Final answer:
To determine the frequency of allele R in a Hardy-Weinberg equilibrium population with a known frequency of heterozygotes (0.18), you can solve the quadratic equation 2p(1-p) = 0.18. This will yield two possible solutions for the frequency of allele R, from which the correct one can be chosen based on allele frequencies being between 0 and 1.
Step-by-step explanation:
Assuming a population is in Hardy-Weinberg equilibrium and knowing that the frequency of heterozygotes (Rr) is 0.18, we can compute the frequency of the R allele. In Hardy-Weinberg, the genotype frequencies are represented as p² for homozygous dominant (RR), 2pq for heterozygous (Rr), and q² for homozygous recessive (rr), where p is the frequency of the dominant allele R and q is the frequency of the recessive allele r.
Given the frequency of heterozygotes 2pq is 0.18, and knowing that p + q = 1, there are two unknowns in two equations, which we can solve with algebra.
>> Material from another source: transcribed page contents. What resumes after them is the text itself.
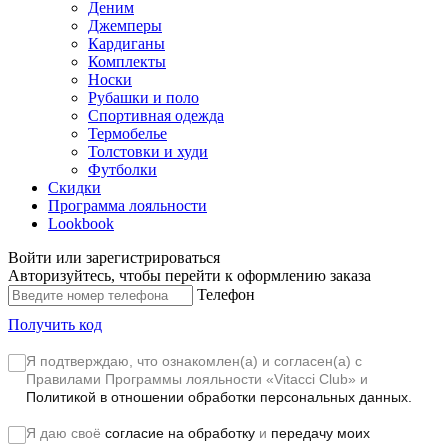
Деним
Джемперы
Кардиганы
Комплекты
Носки
Рубашки и поло
Спортивная одежда
Термобелье
Толстовки и худи
Футболки
Скидки
Программа лояльности
Lookbook
Войти или зарегистрироваться
Авторизуйтесь, чтобы перейти к оформлению заказа
Телефон
Получить код
Я подтверждаю, что ознакомлен(а) и согласен(а) с
Правилами Программы лояльности «Vitacci Club»
и
Политикой в отношении обработки персональных данных.
Я даю своё
согласие на обработку
и
передачу моих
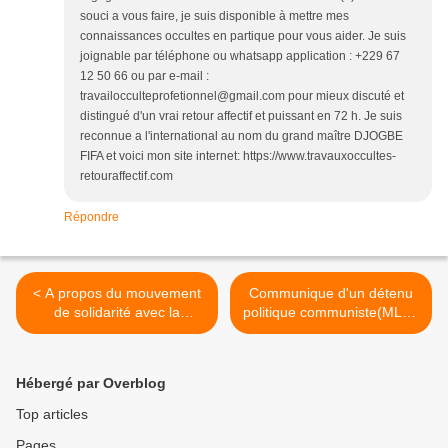
souci a vous faire, je suis disponible à mettre mes
connaissances occultes en partique pour vous aider. Je suis
joignable par téléphone ou whatsapp application : +229 67
12 50 66 ou par e-mail :
travailocculteprofetionnel@gmail.com pour mieux discuté et
distingué d'un vrai retour affectif et puissant en 72 h. Je suis
reconnue a l'international au nom du grand maître DJOGBE
FIFA et voici mon site internet: https://www.travauxoccultes-
retouraffectif.com
Répondre
< A propos du mouvement
Communique d'un détenu
de solidarité avec la
politique communiste(MLM)
Palestine et du Hamas.
du Maroc. >
Hébergé par Overblog
Top articles
Pages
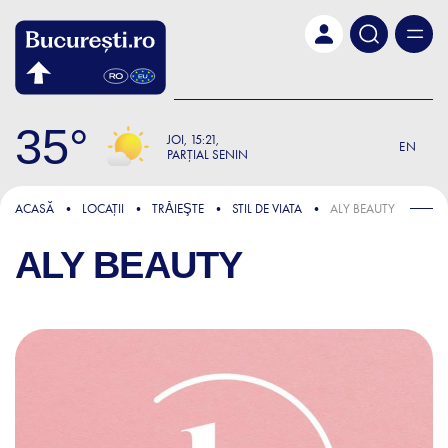
Skip to main content
35
JOI
15:21
EN
PARȚIAL SENIN
ACASĂ
LOCAȚII
TRǍIEŞTE
STIL DE VIATA
ALY BEAUTY
ALY BEAUTY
For example, if we assume p is the frequency of allele R, then we would set up the equation 2p(1-p) = 0.18 to find the value of p. By solving the quadratic equation p = 1 ± √((1 - 0.18) / 2), you can find p, which is the frequency of the R allele.
Since this is a quadratic equation, there would be two potential solutions for p and hence two possibilities for the frequency of allele R. It is important to remember that both p and q should be between 0 and 1, as they are frequencies. After calculating, we would pick the solution in that range for both p and q.